### Aim of the exercise
Do not copy the pictures. Write out the lines from the start of the entries through the line containing "Daniel Levi e".

___ Record set

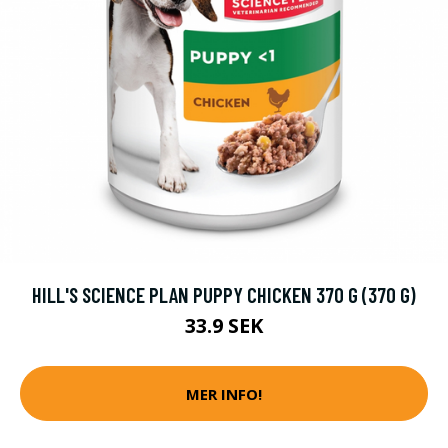
HILL'S SCIENCE PLAN PUPPY CHICKEN 370 G (370 G)
33.9 SEK
MER INFO!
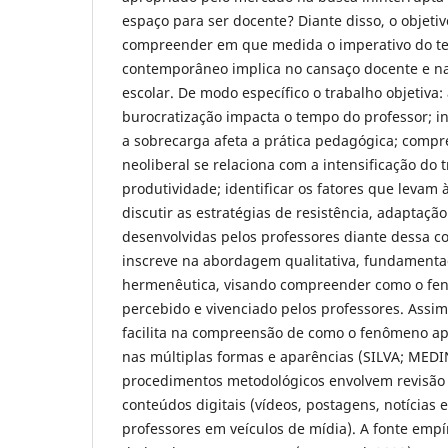
espaço para ser docente?
Diante disso, o objeti
compreender em que medida o imperativo do t
contemporâneo implica no cansaço docente e na
escolar. De modo específico o trabalho objetiva:
burocratização impacta o tempo do professor; i
a sobrecarga afeta a prática pedagógica; compr
neoliberal se relaciona com a intensificação do 
produtividade; identificar os fatores que levam 
discutir as estratégias de resistência, adaptaç
desenvolvidas pelos professores diante dessa c
inscreve na abordagem qualitativa, fundament
hermenêutica, visando compreender como o fe
percebido e vivenciado pelos professores. Assim
facilita na compreensão de como o fenômeno ap
nas múltiplas formas e aparências (SILVA; MEDI
procedimentos metodológicos envolvem revisão d
conteúdos digitais (vídeos, postagens, notícias
professores em veículos de mídia). A fonte empí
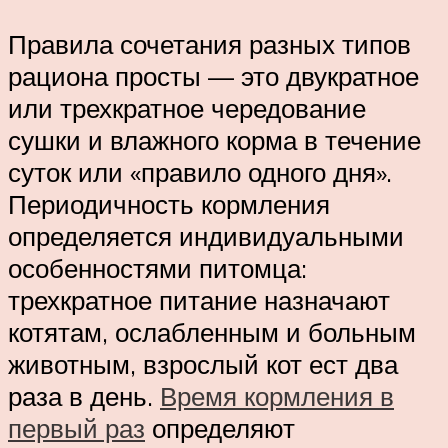
Правила сочетания разных типов
рациона просты — это двукратное
или трехкратное чередование
сушки и влажного корма в течение
суток или «правило одного дня».
Периодичность кормления
определяется индивидуальными
особенностями питомца:
трехкратное питание назначают
котятам, ослабленным и больным
животным, взрослый кот ест два
раза в день.
Время кормления в
первый раз
определяют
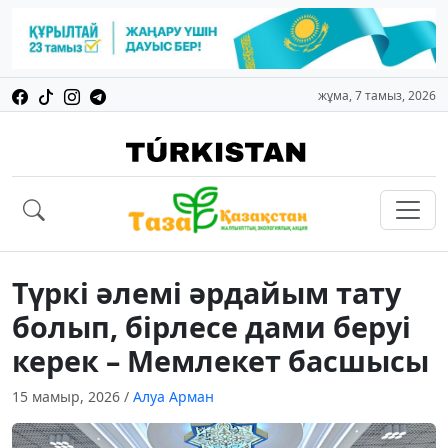
жұма, 7 тамыз, 2026
Түркі әлемі әрдайым тату
болып, бірлесе дами беруі
керек – Мемлекет басшысы
15 мамыр, 2026
/
Алуа Арман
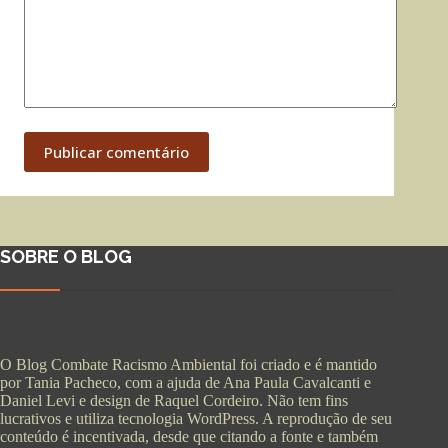
Publicar comentário
SOBRE O BLOG
O Blog Combate Racismo Ambiental foi criado e é mantido
por Tania Pacheco, com a ajuda de Ana Paula Cavalcanti e
Daniel Levi e design de Raquel Cordeiro. Não tem fins
lucrativos e utiliza tecnologia WordPress. A reprodução de seu
conteúdo é incentivada, desde que citando a fonte e também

______

### Response to this exercise
HILL'S SCIENCE PLAN PUPPY CHICKEN 370 G (370 G)
33.9 SEK
MER INFO!
espaço para ser docente?
Diante disso, o objeti
compreender em que medida o imperativo do t
contemporâneo implica no cansaço docente e na
escolar. De modo específico o trabalho objetiva:
burocratização impacta o tempo do professor; i
a sobrecarga afeta a prática pedagógica; compr
neoliberal se relaciona com a intensificação do 
produtividade; identificar os fatores que levam 
discutir as estratégias de resistência, adaptaç
desenvolvidas pelos professores diante dessa c
inscreve na abordagem qualitativa, fundament
hermenêutica, visando compreender como o fe
percebido e vivenciado pelos professores. Assim
facilita na compreensão de como o fenômeno ap
nas múltiplas formas e aparências (SILVA; MEDI
procedimentos metodológicos envolvem revisão d
conteúdos digitais (vídeos, postagens, notícias
professores em veículos de mídia). A fonte empí
Правила сочетания разных типов
рациона просты — это двукратное
или трехкратное чередование
сушки и влажного корма в течение
суток или «правило одного дня».
Периодичность кормления
определяется индивидуальными
особенностями питомца:
трехкратное питание назначают
котятам, ослабленным и больным
животным, взрослый кот ест два
раза в день.
Время кормления в
первый раз
определяют
жұма, 7 тамыз, 2026
Түркі әлемі әрдайым тату
болып, бірлесе дами беруі
керек – Мемлекет басшысы
15 мамыр, 2026
/
Алуа Арман
Publicar comentário
SOBRE O BLOG
O Blog Combate Racismo Ambiental foi criado e é mantido
por Tania Pacheco, com a ajuda de Ana Paula Cavalcanti e
Daniel Levi e design de Raquel Cordeiro. Não tem fins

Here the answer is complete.